Quelques heures après une contre-offre de l’italien Prysmian, le chinois Xinmao a proposé un milliard d’euros pour racheter le groupe néerlandais
Yves-Marc Le Reour

Si Draka Holding est sur le point de perdre son indépendance, l’identité du futur repreneur est encore incertaine. En accord avec Flint Beheer, son principal actionnaire, le fabricant de câbles néerlandais a hier formellement rejeté la proposition de rachat en numéraire de 731 millions faite le mois dernier par Nexans, acceptant par ailleurs une offre mixte de l’italien Prysmian à 840 millions d’euros. Mais à peine annoncé, ce projet d’OPA amicale a été contré par l’intervention inattendue du chinois Tianjin Xinmao S&T.

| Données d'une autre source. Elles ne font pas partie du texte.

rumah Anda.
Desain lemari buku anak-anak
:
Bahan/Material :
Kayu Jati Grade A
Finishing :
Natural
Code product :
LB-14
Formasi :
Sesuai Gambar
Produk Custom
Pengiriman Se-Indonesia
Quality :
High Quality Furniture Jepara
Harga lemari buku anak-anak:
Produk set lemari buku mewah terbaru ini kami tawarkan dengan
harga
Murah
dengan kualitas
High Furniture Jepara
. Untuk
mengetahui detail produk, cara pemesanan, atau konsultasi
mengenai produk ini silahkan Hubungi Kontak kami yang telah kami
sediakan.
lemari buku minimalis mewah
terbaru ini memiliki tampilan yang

Cette division du groupe diversifié Xinmao a annoncé «son intention d’entamer des discussions avec Draka en vue de lancer une offre d’un milliard d’euros en cash sur la totalité de son capital», en soulignant qu’elle souhaitait maintenir une base solide d’activités aux Pays-Bas. A 20,5 euros par action ordinaire Draka, le prix proposé fait ressortir une prime de 19,2% par rapport à l’offre italienne et de 36,7% par rapport à celle de Nexans. Sur la base des prévisions 2010, l’offre chinoise correspond à une valeur d’entreprise sur excédent brut d’exploitation estimée à 10,2 fois contre 9,1 fois pour Prysmian et 8,3 fois pour Nexans.

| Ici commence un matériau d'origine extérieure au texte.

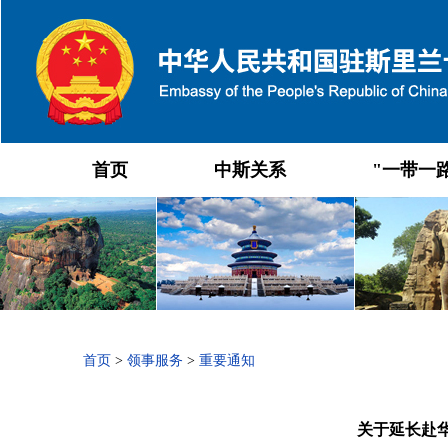
首页
中斯关系
"一带一
首页
>
领事服务
>
重要通知
关于延长赴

Le groupe néerlandais va désormais «examiner attentivement la proposition de Xinmao», en tenant compte «de l’intérêt de l’ensemble des parties prenantes et des arrangements conclus avec Prysmian». Outre une clause de dédit prévoyant sous certaines conditions le versement par Draka de 12,5 millions d’euros à Prysmian, le rapprochement avec le groupe italien devait générer d’ici trois ans des synergies annuelles d’environ 100 millions d’euros avant impôt. Le directeur général de Prysmian Valerio Battista, qui souhaite obtenir 85% des actions de sa cible, a cependant paru réticent à relever une offre jugée «appropriée».

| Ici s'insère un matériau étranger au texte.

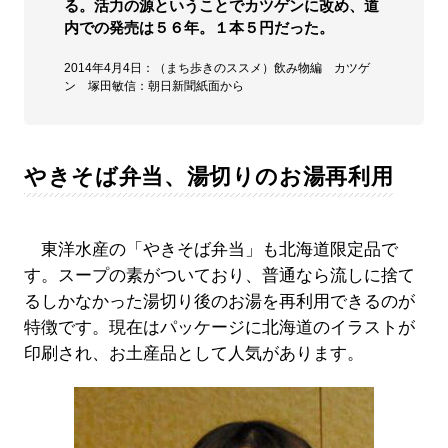
る。活力の源ということでカツゲンに改め、道
内での発売は５６年。１本５円だった。
2014年4月4日：（まち歩きのススメ）飲み物編 カツゲ
ン 塚田敏信：朝日新聞紙面から
やきそば弁当、湯切りのお湯再利用
東洋水産の「やきそば弁当」も北海道限定品で
す。スープの素がついており、普通なら流しに捨て
るしかなかった湯切り後のお湯を再利用できるのが
特徴です。現在はパッケージに北海道のイラストが
印刷され、お土産品として人気があります。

Avant l’annonce surprise du groupe chinois, la plupart des analystes jugeaient relativement faible l’éventualité d’une surenchère de Nexans, compte tenu du prix déjà élevé offert par Prysmian et du caractère amical de cette offre. Interrogée par L’Agefi, une porte-parole de Nexans a indiqué que le groupe «ferait connaître sa position le 24 novembre conformément au calendrier réglementaire initial». Sur un marché européen légèrement baissier, l’action Prysmian a perdu 4,9% à 12,4 euros, tandis que Draka a bondi de 27% à 19,6 euros et que Nexans a gagné 2,6% à 53,5 euros.